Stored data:
============================================================
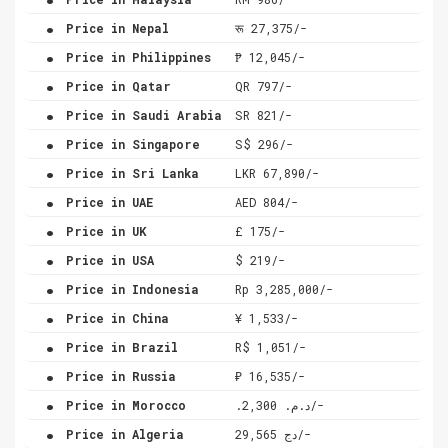
.
Price in Nepal
रू 27,375/-
.
Price in Philippines
₱ 12,045/-
.
Price in Qatar
QR 797/-
.
Price in Saudi Arabia
SR 821/-
.
Price in Singapore
S$ 296/-
.
Price in Sri Lanka
LKR 67,890/-
.
Price in UAE
AED 804/-
.
Price in UK
£ 175/-
.
Price in USA
$ 219/-
.
Price in Indonesia
Rp 3,285,000/-
.
Price in China
¥ 1,533/-
.
Price in Brazil
R$ 1,051/-
.
Price in Russia
₽ 16,535/-
.
Price in Morocco
.د.م. 2,300/-
.
Price in Algeria
دج 29,565/-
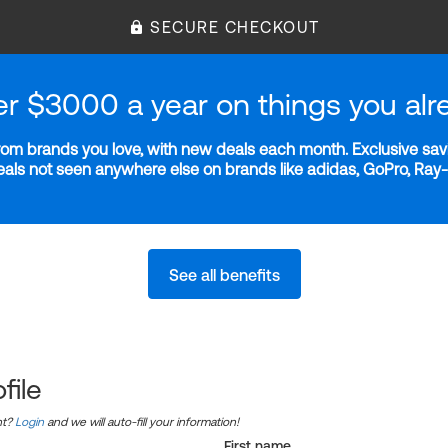
SECURE CHECKOUT
er $3000 a year on things you alr
m brands you love, with new deals each month. Exclusive savi
deals not seen anywhere else on brands like adidas, GoPro, Ra
See all benefits
file
nt?
Login
and we will auto-fill your information!
First name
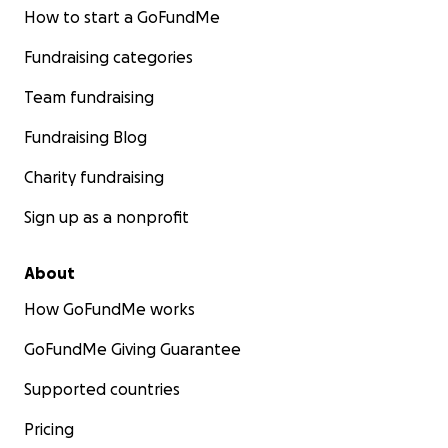
How to start a GoFundMe
Fundraising categories
Team fundraising
Fundraising Blog
Charity fundraising
Sign up as a nonprofit
About
How GoFundMe works
GoFundMe Giving Guarantee
Supported countries
Pricing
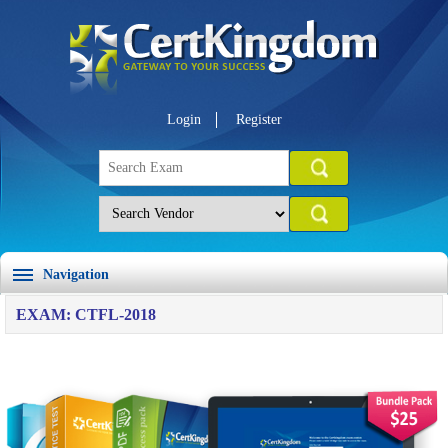
Login
Register
Navigation
EXAM: CTFL-2018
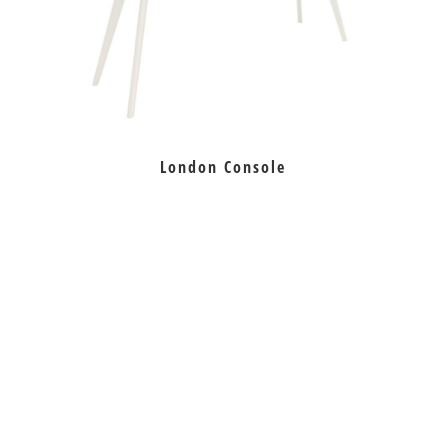
London Console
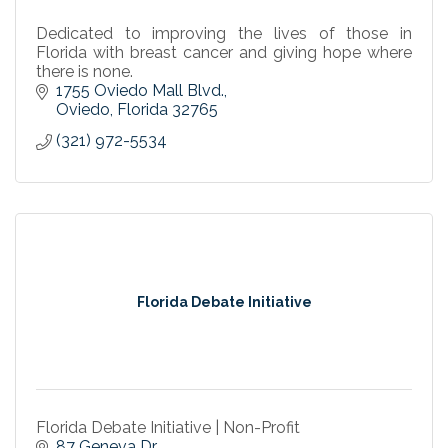
Dedicated to improving the lives of those in
Florida with breast cancer and giving hope where
there is none.
1755 Oviedo Mall Blvd.
Oviedo
Florida
32765
(321) 972-5534
Florida Debate Initiative
Florida Debate Initiative | Non-Profit
87 Geneva Dr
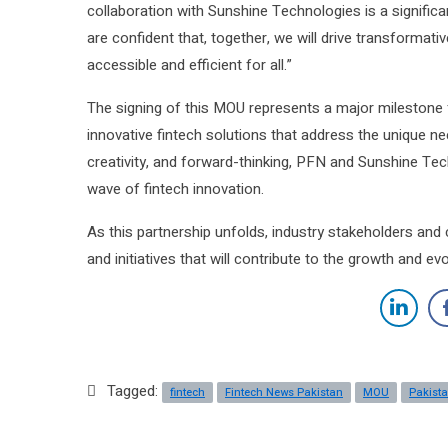
collaboration with Sunshine Technologies is a significa
are confident that, together, we will drive transformati
accessible and efficient for all.”
The signing of this MOU represents a major milestone 
innovative fintech solutions that address the unique ne
creativity, and forward-thinking, PFN and Sunshine Tech
wave of fintech innovation.
As this partnership unfolds, industry stakeholders and
and initiatives that will contribute to the growth and ev
Tagged:
fintech
Fintech News Pakistan
MOU
Pakista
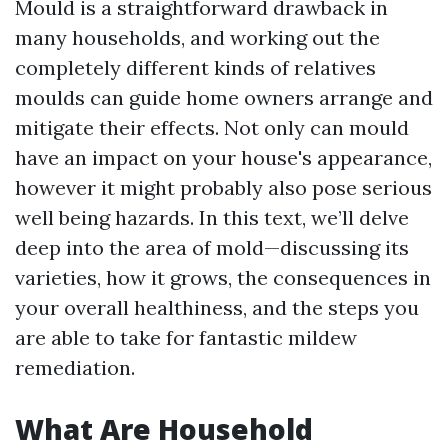
Mould is a straightforward drawback in
many households, and working out the
completely different kinds of relatives
moulds can guide home owners arrange and
mitigate their effects. Not only can mould
have an impact on your house's appearance,
however it might probably also pose serious
well being hazards. In this text, we’ll delve
deep into the area of mold—discussing its
varieties, how it grows, the consequences in
your overall healthiness, and the steps you
are able to take for fantastic mildew
remediation.
What Are Household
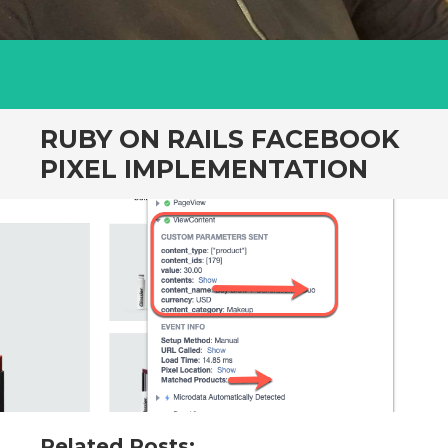
RUBY ON RAILS FACEBOOK
PIXEL IMPLEMENTATION
Related Posts:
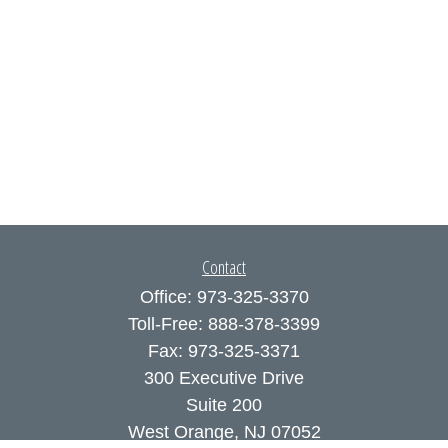
Contact
Office:
973-325-3370
Toll-Free:
888-378-3399
Fax:
973-325-3371
300 Executive Drive
Suite 200
West Orange,
NJ
07052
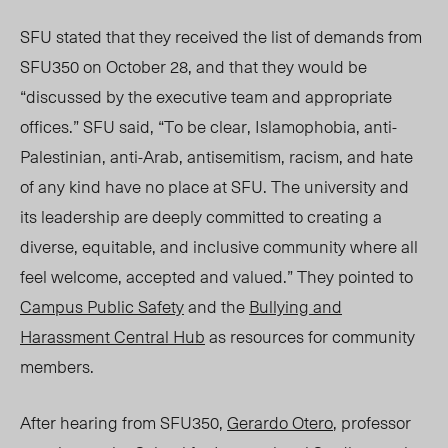
SFU stated that they received the list of demands from
SFU350 on October 28, and that they would be
“discussed by the executive team and appropriate
offices.” SFU said, “To be clear, Islamophobia, anti-
Palestinian, anti-Arab, antisemitism, racism, and hate
of any kind have no place at SFU. The university and
its leadership are deeply committed to creating a
diverse, equitable, and inclusive community where all
feel welcome, accepted and valued.” They pointed to
Campus Public Safety
and the
Bullying and
Harassment Central Hub
as resources for community
members.
After hearing from SFU350,
Gerardo Otero
, professor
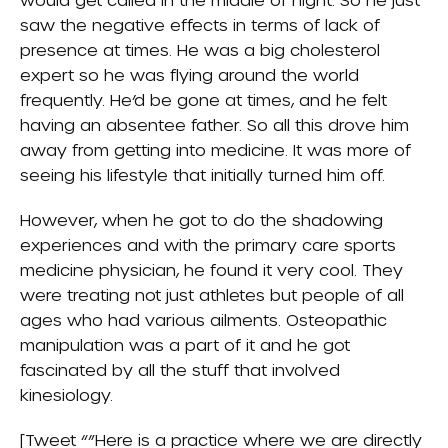
saw the negative effects in terms of lack of
presence at times. He was a big cholesterol
expert so he was flying around the world
frequently. He’d be gone at times, and he felt
having an absentee father. So all this drove him
away from getting into medicine. It was more of
seeing his lifestyle that initially turned him off.
However, when he got to do the shadowing
experiences and with the primary care sports
medicine physician, he found it very cool. They
were treating not just athletes but people of all
ages who had various ailments. Osteopathic
manipulation was a part of it and he got
fascinated by all the stuff that involved
kinesiology.
[Tweet “”Here is a practice where we are directly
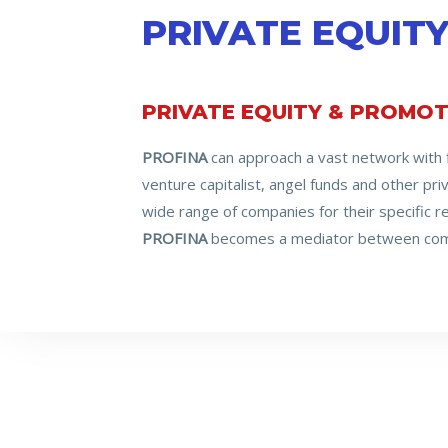
PRIVATE EQUIT
PRIVATE EQUITY & PROMOT
PROFINA
can approach a vast network with fi
venture capitalist, angel funds and other pr
wide range of companies for their specific 
PROFINA
becomes a mediator between comp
============================================================
[ACTIVITY] Would you give the records again exactly, dropping the pictures?

[SOLVED EXERCISE]
.
Price in Nepal
रू 27,375/-
.
Price in Philippines
₱ 12,045/-
.
Price in Qatar
QR 797/-
.
Price in Saudi Arabia
SR 821/-
.
Price in Singapore
S$ 296/-
.
Price in Sri Lanka
LKR 67,890/-
.
Price in UAE
AED 804/-
.
Price in UK
£ 175/-
.
Price in USA
$ 219/-
.
Price in Indonesia
Rp 3,285,000/-
.
Price in China
¥ 1,533/-
.
Price in Brazil
R$ 1,051/-
.
Price in Russia
₽ 16,535/-
.
Price in Morocco
.د.م. 2,300/-
.
Price in Algeria
دج 29,565/-
SECURE CHECKOUT
er $3000 a year on things you alr
m brands you love, with new deals each month. Exclusive savi
deals not seen anywhere else on brands like adidas, GoPro, Ra
See all benefits
file
nt?
Login
and we will auto-fill your information!
First name
How to start a GoFundMe
Fundraising categories
Team fundraising
Fundraising Blog
Charity fundraising
Sign up as a nonprofit
About
How GoFundMe works
GoFundMe Giving Guarantee
Supported countries
Pricing
Login
Register
Navigation
EXAM: CTFL-2018
London Console
Dedicated to improving the lives of those in
Florida with breast cancer and giving hope where
there is none.
1755 Oviedo Mall Blvd.
Oviedo
Florida
32765
(321) 972-5534
Florida Debate Initiative
Florida Debate Initiative | Non-Profit
87 Geneva Dr
collaboration with Sunshine Technologies is a significa
are confident that, together, we will drive transformati
accessible and efficient for all.”
The signing of this MOU represents a major milestone 
innovative fintech solutions that address the unique ne
creativity, and forward-thinking, PFN and Sunshine Tech
wave of fintech innovation.
As this partnership unfolds, industry stakeholders and
and initiatives that will contribute to the growth and ev
Tagged:
fintech
Fintech News Pakistan
MOU
Pakista
Mould is a straightforward drawback in
many households, and working out the
completely different kinds of relatives
moulds can guide home owners arrange and
mitigate their effects. Not only can mould
have an impact on your house's appearance,
however it might probably also pose serious
well being hazards. In this text, we’ll delve
deep into the area of mold—discussing its
varieties, how it grows, the consequences in
your overall healthiness, and the steps you
are able to take for fantastic mildew
remediation.
What Are Household
RUBY ON RAILS FACEBOOK
PIXEL IMPLEMENTATION
Related Posts:
Contact
Office:
973-325-3370
Toll-Free:
888-378-3399
Fax:
973-325-3371
300 Executive Drive
Suite 200
West Orange,
NJ
07052
SFU stated that they received the list of demands from
SFU350 on October 28, and that they would be
“discussed by the executive team and appropriate
offices.” SFU said, “To be clear, Islamophobia, anti-
Palestinian, anti-Arab, antisemitism, racism, and hate
of any kind have no place at SFU. The university and
its leadership are deeply committed to creating a
diverse, equitable, and inclusive community where all
feel welcome, accepted and valued.” They pointed to
Campus Public Safety
and the
Bullying and
Harassment Central Hub
as resources for community
members.
After hearing from SFU350,
Gerardo Otero
, professor
saw the negative effects in terms of lack of
presence at times. He was a big cholesterol
expert so he was flying around the world
frequently. He’d be gone at times, and he felt
having an absentee father. So all this drove him
away from getting into medicine. It was more of
seeing his lifestyle that initially turned him off.
However, when he got to do the shadowing
experiences and with the primary care sports
medicine physician, he found it very cool. They
were treating not just athletes but people of all
ages who had various ailments. Osteopathic
manipulation was a part of it and he got
fascinated by all the stuff that involved
kinesiology.
[Tweet “”Here is a practice where we are directly
PRIVATE EQUIT
PRIVATE EQUITY & PROMOT
PROFINA
can approach a vast network with fi
venture capitalist, angel funds and other pr
wide range of companies for their specific 
PROFINA
becomes a mediator between comp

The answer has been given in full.